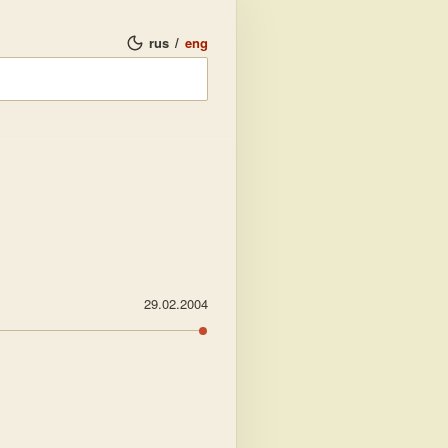
rus
/
eng
29.02.2004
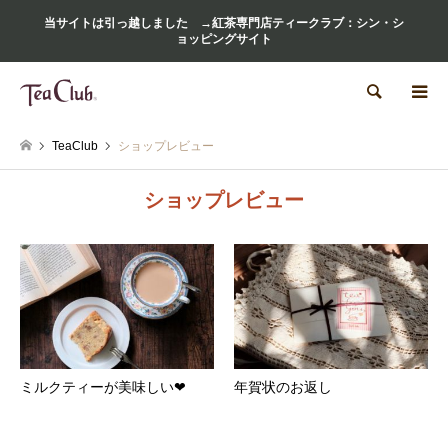
当サイトは引っ越しました →紅茶専門店ティークラブ：シン・シ
ョッピングサイト
検索
TeaClub
ショップレビュー
ショップレビュー
ミルクティーが美味しい❤︎
年賀状のお返し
# # # # #
[WHAT NEEDS TO BE DONE]: A faithful reproduction of every entry, with no pictures, is the expected answer.

[ANSWER TO THIS PROBLEM]:
rus
/
eng
29.02.2004
当サイトは引っ越しました →紅茶専門店ティークラブ：シン・シ
ョッピングサイト
検索
TeaClub
ショップレビュー
ショップレビュー
ミルクティーが美味しい❤︎
年賀状のお返し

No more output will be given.